Therapeutic opportunities and pitfalls in the treatment of axon degeneration

摘要

Purpose of review The current review analyzes recent findings that suggest that axon degeneration is a druggable process in the treatment of neurodegenerative disorders and a subset of traumas. Recent findings Emerging evidence reveals that axon degeneration is an active and regulated process in the early progression of some neurodegenerative diseases and acute traumas, which is orchestrated through a combination of axon-intrinsic and somatically derived signaling events.
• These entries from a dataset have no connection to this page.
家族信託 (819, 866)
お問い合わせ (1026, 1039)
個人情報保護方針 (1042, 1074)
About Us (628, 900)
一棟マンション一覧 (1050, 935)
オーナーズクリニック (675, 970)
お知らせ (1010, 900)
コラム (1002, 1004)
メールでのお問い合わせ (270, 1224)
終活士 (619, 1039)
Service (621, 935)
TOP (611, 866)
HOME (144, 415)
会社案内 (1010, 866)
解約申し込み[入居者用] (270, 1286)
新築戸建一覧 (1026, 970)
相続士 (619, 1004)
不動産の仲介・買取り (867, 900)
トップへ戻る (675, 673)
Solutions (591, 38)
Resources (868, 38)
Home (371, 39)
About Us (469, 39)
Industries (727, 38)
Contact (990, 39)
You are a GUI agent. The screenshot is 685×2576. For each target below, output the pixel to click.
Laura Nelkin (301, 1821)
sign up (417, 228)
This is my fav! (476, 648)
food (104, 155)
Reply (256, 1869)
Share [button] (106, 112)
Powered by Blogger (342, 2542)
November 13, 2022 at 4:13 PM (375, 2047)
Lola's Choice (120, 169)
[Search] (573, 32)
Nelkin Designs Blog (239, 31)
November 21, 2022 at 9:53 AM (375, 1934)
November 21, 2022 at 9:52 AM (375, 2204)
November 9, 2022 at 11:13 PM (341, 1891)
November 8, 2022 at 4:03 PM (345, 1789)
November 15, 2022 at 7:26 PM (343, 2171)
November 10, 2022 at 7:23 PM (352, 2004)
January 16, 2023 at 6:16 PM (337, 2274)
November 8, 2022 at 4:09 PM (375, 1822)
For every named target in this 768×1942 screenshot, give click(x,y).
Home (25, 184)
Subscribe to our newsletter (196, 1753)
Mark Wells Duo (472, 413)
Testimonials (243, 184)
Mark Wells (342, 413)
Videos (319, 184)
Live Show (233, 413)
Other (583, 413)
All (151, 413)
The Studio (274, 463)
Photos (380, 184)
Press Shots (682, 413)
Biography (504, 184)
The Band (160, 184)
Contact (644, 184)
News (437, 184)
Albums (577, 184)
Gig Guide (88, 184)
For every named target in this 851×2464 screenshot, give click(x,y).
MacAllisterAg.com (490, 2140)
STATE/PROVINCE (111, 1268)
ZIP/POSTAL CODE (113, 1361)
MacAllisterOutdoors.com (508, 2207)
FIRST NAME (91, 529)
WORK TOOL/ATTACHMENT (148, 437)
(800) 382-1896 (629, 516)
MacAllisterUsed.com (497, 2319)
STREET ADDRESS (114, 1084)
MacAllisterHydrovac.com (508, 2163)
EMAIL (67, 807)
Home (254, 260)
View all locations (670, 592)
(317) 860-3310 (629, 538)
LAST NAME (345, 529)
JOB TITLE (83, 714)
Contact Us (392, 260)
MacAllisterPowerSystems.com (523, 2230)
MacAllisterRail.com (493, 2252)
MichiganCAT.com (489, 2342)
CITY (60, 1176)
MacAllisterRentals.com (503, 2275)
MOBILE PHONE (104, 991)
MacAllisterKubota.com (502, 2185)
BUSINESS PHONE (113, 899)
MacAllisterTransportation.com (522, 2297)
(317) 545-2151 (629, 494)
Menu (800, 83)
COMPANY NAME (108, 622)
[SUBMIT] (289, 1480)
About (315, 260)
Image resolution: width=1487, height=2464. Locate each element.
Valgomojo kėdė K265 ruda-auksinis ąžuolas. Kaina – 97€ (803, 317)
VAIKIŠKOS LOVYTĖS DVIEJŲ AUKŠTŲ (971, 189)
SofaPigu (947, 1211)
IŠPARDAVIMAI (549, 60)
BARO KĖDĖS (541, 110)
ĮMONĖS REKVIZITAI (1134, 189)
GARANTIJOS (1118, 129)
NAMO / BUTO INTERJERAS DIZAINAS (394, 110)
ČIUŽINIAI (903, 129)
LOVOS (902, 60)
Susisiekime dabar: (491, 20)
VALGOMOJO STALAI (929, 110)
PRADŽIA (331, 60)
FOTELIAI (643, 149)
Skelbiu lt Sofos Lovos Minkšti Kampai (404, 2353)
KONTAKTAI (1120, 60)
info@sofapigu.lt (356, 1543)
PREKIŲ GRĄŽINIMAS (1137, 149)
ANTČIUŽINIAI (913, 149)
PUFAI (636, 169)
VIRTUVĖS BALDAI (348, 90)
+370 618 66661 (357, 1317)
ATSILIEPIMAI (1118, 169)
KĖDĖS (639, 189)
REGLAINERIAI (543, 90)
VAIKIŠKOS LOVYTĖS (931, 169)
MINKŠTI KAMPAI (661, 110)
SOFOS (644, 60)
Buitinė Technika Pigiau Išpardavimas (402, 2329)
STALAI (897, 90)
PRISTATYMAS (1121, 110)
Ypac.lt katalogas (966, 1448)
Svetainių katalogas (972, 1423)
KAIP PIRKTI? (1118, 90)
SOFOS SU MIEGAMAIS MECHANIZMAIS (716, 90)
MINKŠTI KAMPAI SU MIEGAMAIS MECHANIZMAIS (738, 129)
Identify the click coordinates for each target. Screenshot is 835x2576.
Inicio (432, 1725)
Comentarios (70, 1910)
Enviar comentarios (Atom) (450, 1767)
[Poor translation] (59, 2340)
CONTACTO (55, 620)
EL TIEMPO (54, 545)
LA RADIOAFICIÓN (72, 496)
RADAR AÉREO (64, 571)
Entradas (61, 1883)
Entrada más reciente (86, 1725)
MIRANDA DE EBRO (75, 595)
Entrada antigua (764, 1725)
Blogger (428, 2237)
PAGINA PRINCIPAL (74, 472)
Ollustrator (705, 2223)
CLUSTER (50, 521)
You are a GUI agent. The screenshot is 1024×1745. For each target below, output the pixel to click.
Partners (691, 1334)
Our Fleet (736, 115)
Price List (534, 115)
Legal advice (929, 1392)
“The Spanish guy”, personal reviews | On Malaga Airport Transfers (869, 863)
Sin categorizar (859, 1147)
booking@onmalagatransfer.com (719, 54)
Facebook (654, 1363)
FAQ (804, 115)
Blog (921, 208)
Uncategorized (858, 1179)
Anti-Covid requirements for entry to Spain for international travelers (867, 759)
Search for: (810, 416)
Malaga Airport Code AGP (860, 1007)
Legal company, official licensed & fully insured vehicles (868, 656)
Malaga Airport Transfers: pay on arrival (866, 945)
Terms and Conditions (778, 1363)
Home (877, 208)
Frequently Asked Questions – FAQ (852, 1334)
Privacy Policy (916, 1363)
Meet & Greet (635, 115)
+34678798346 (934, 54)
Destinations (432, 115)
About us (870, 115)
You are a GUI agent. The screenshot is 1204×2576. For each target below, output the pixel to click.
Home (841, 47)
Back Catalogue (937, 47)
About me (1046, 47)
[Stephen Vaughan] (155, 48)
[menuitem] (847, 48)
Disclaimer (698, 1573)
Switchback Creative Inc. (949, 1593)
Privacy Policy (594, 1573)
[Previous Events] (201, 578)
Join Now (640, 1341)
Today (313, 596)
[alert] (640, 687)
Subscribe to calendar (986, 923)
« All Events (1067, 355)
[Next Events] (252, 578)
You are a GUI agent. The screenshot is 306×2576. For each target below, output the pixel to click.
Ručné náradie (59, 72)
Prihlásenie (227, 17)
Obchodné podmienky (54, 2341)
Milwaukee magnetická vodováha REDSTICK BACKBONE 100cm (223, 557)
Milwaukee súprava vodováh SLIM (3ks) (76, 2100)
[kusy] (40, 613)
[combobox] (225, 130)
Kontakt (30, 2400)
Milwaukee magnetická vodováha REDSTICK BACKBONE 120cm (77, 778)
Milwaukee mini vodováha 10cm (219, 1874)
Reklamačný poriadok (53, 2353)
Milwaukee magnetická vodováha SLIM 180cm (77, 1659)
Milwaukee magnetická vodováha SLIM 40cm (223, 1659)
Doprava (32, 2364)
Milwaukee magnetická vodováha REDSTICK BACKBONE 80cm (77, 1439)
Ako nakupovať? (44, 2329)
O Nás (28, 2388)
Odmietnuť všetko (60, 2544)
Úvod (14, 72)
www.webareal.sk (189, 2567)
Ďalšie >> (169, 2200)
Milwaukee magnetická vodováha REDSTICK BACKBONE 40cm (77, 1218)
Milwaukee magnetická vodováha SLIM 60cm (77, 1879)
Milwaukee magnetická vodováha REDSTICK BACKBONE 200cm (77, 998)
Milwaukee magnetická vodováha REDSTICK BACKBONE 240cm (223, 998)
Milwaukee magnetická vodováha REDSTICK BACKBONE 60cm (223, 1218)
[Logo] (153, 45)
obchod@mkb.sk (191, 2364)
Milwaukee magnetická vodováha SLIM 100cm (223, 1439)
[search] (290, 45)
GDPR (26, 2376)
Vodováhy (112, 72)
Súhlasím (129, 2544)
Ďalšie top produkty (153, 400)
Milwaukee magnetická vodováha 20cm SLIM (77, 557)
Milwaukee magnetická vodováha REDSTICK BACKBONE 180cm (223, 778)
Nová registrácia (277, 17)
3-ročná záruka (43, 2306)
The identification of these pathways has presented appealing drug targets whose specificity for the nervous system and phenotypes in mouse models offers significant clinical opportunity. As the biology of axon degeneration becomes clear, so too has the realization that the pathways driving axon degeneration overlap in part with those that drive neuronal apoptosis and, importantly, axon regeneration. Axon-specific disorders like those seen in CIPN, where injury signaling to the nucleus is not a prominent feature, have been shown to benefit from disruption of Sarm1. In injury and disease contexts, where involvement of somatic events is prominent, inhibition of the MAP Kinase DLK exhibits promise for neuroprotection. Here, however, interfering with somatic signaling may preclude the ability of an axon or a circuit to regenerate or functionally adapt following acute injuries.